My benchmarks

Permalink: HTTP NNTP

Posted Tue, 11 Feb 2014 11:31:43 GMT

I've been working towards getting more requests per second.

I'm doing this on not such a good machine so take this with a grain of salt (HP elite 190a). E.g. my hard drives are quite old and worn with noticeable speed issues. Even things like AV effect its performance. For this they are disabled.
To do this was basically commenting out at https://github.com/rejectedsoftware/vibe.d/blob/06adc36e73a588f4563d33396a95c3891b2bb373/source/vibe/http/server.d#L1431

I'm currently getting around 5.3k requests per second.
The other things I have done differently is that I have implemented a router that generates its checking code at compile time via delegates (because routes are known at CTFE).
There is around 18 routes currently being served of which only one (index) is being tested. It outputs basically just a HEAD request.

Strangely manually specifying a HEAD request with ab is slower by around 100ms.

For routes that doesn't exist, I'm getting around 5.2k requests/s. And with -i on ab around 4.2 which is quite a bit different. However my router handles 404's and so should not be causing an exception.

I rewrote my router specifically to test this out at. Before hand the most I could get was 1.3k. I don't know if its an accumulation of factors or simply regex harming.

I'm a lot happier with this now than what I was a few days ago.

Re: My benchmarks

Permalink: HTTP NNTP

Stephan Dilly

Posted Tue, 11 Feb 2014 12:24:56 GMT in reply to Rikki Cattermole

On Tue, 11 Feb 2014 11:31:43 GMT, Rikki Cattermole wrote:

I've been working towards getting more requests per second.

I'm doing this on not such a good machine so take this with a grain of salt (HP elite 190a). E.g. my hard drives are quite old and worn with noticeable speed issues. Even things like AV effect its performance. For this they are disabled.
To do this was basically commenting out at https://github.com/rejectedsoftware/vibe.d/blob/06adc36e73a588f4563d33396a95c3891b2bb373/source/vibe/http/server.d#L1431

I'm currently getting around 5.3k requests per second.

how much was it b4 your changes ? 1.3k ?

The other things I have done differently is that I have implemented a router that generates its checking code at compile time via delegates (because routes are known at CTFE).

Thats a great idea. For my projects I could use that too. I hope this can be merged into the main repo!

There is around 18 routes currently being served of which only one (index) is being tested. It outputs basically just a HEAD request.

Strangely manually specifying a HEAD request with ab is slower by around 100ms.

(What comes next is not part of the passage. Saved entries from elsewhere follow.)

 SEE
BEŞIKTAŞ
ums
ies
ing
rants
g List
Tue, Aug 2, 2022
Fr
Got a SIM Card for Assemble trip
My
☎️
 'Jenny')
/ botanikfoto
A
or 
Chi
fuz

For routes that doesn't exist, I'm getting around 5.2k requests/s. And with -i on ab around 4.2 which is quite a bit different. However my router handles 404's and so should not be causing an exception.

I rewrote my router specifically to test this out at. Before hand the most I could get was 1.3k. I don't know if its an accumulation of factors or simply regex harming.

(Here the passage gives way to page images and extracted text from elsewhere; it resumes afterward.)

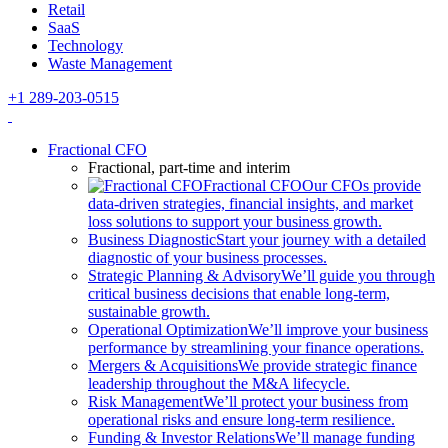
Retail
SaaS
Technology
Waste Management
+1 289-203-0515
Fractional CFO
Fractional, part-time and interim
Fractional CFO
Our CFOs provide
data-driven strategies, financial insights, and market
loss solutions to support your business growth.
Business Diagnostic
Start your journey with a detailed
diagnostic of your business processes.
Strategic Planning & Advisory
We’ll guide you through
critical business decisions that enable long-term,
sustainable growth.
Operational Optimization
We’ll improve your business
performance by streamlining your finance operations.
Mergers & Acquisitions
We provide strategic finance
leadership throughout the M&A lifecycle.
Risk Management
We’ll protect your business from
operational risks and ensure long-term resilience.
Funding & Investor Relations
We’ll manage funding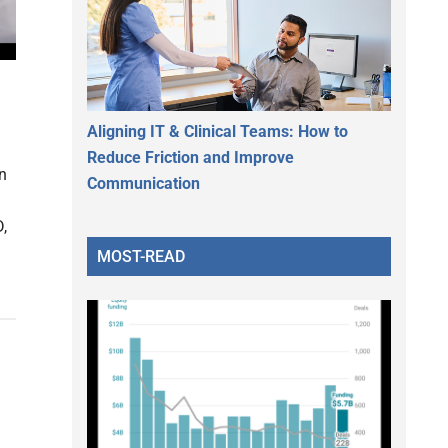
Aligning IT & Clinical Teams: How to
Reduce Friction and Improve
in
Communication
,
MOST-READ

I'm a lot happier with this now than what I was a few days ago.

Re: My benchmarks

Permalink: HTTP NNTP

Rikki Cattermole

Posted Tue, 11 Feb 2014 12:37:09 GMT in reply to Stephan Dilly

Yes I was getting around 1.3k req/s.

There isn't per say anything that would stop it going into Vibe. https://github.com/rikkimax/Cmsed/blob/master/source/cmsed/base/internal/routing/defs.d#L127

But it wouldn't be as useful, compared to using with Cmsed as well.

Re: My benchmarks

Permalink: HTTP NNTP

Sönke Ludwig

Posted Tue, 11 Feb 2014 13:34:09 GMT in reply to Rikki Cattermole

On Tue, 11 Feb 2014 11:31:43 GMT, Rikki Cattermole wrote:

I've been working towards getting more requests per second.

I'm doing this on not such a good machine so take this with a grain of salt (HP elite 190a). E.g. my hard drives are quite old and worn with noticeable speed issues. Even things like AV effect its performance. For this they are disabled.
To do this was basically commenting out at https://github.com/rejectedsoftware/vibe.d/blob/06adc36e73a588f4563d33396a95c3891b2bb373/source/vibe/http/server.d#L1431

You mean the foreach (log; context.loggers)? If you don't have accessLogToConsole or accessLogFile set in the HTTPServerSettings, I don't see how that could possibly have a measurable influence on performance.

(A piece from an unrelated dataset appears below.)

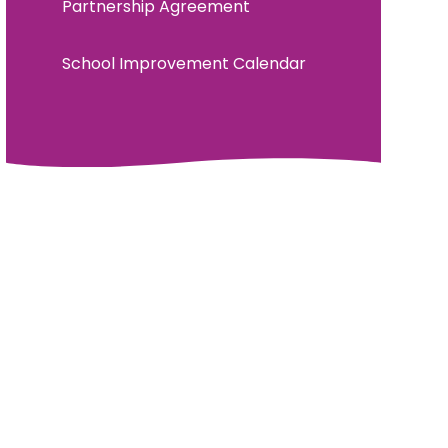
Partnership Agreement
School Improvement Calendar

I'm currently getting around 5.3k requests per second.

That's still quite low actually, which OS is that on?

The other things I have done differently is that I have implemented a router that generates its checking code at compile time via delegates (because routes are known at CTFE).
There is around 18 routes currently being served of which only one (index) is being tested. It outputs basically just a HEAD request.

My idea was rather to optimize the existing runtime router by creating a decision tree from all the routes, so that the selection time goes down from O(n) to O(log(n)), which should be plenty sufficient if the server serves any kind of non-trivial content.

Strangely manually specifying a HEAD request with ab is slower by around 100ms.

For routes that doesn't exist, I'm getting around 5.2k requests/s. And with -i on ab around 4.2 which is quite a bit different. However my router handles 404's and so should not be causing an exception.

I think I'll replace that exception in the HTTP server by a manual call to the error page handler. Even if exceptions will be optimized (as they definitely need to), there is no need to go with an exception there, except for saving a tiny litte code duplication.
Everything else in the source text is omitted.